Book review: British Seasonal Food by Mark Hix
British Seasonal Food
Mark Hix
Quadrille, £25
ISBN 978-1-84400-622-9
Bookshop shelves across the country must be bulging under the weight of new books with "British" and "seasonal" in their titles, so it would be easy to be blasé about another one. However, when it's by someone with a pedigree like that of Mark Hix, it pays to take notice.
This new book is a logical follow-on from Hix's last, which centred on British regional food. Its structure is interesting, forgoing the traditional four-season format and instead mirroring the 12 months of the year.
This allows Hix to be far more specific, and consequently informative, about ingredients: after all, the natural growing cycle is not neatly quartered - produce seasons overlap as a matter of course. The monthly detail is a real bonus for quick referencing.
Another bonus comes in the form of the randomly dotted boxes, mostly on specific ingredients but also on broader-ranging produce categories - anything from cauliflowers to wild duck to "fish bits." By fish bits, Hix means cod tongues and chitterlings, monkfish livers and the like - parts of the fish that are often discarded. There are recipes for all of them - the cod tongues with pork belly, and the chitterlings with hedgerow garlic, for instance.

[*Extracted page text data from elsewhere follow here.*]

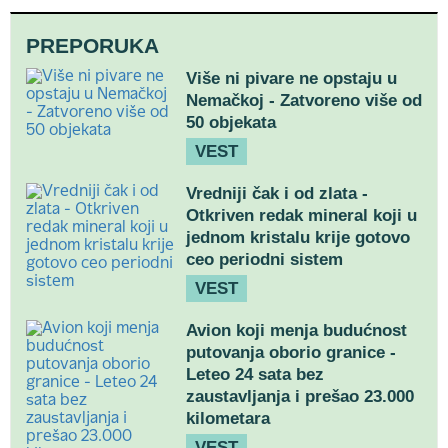
PREPORUKA
Više ni pivare ne opstaju u
Nemačkoj - Zatvoreno više od
50 objekata
VEST
Vredniji čak i od zlata -
Otkriven redak mineral koji u
jednom kristalu krije gotovo
ceo periodni sistem
VEST
Avion koji menja budućnost
putovanja oborio granice -
Leteo 24 sata bez
zaustavljanja i prešao 23.000
kilometara
VEST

It's part of his philosophy to use every bit of a fish carcass - and that goes for meat and vegetable produce, too. There are plenty of recipes using braising techniques and, as Hix is also a keen forager, many of the dishes detailed in the book use wild produce - such as sea purslane, dittander and hogweed. Wild garlic and nettle soup is one of the more mainstream recipes.

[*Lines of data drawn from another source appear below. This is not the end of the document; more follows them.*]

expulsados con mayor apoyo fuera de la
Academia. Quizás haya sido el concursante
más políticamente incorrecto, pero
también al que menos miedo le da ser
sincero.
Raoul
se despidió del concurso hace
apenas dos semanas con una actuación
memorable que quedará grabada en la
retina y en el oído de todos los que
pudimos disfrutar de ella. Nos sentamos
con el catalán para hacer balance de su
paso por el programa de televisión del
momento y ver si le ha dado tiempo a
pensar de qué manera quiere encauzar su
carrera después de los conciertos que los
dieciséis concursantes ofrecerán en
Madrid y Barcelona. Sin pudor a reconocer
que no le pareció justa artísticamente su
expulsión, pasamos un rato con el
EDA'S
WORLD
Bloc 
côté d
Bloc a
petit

The recipes themselves are straightforward, with a strong showing of Hix's versions of traditional British dishes such as devilled kidneys, or faggots. It's particularly good on game dishes, not so hot on desserts (clearly not Hix's "thing") and has some interesting salads: ham hock and pea salad (with both peas and pea shoots) for instance.
Hix also seems to have a penchant for duck eggs (look out for the duck egg with savoy cabbage and smoked salmon).
This is definitely a book bursting with information and constitutes a great source of reference for our native produce.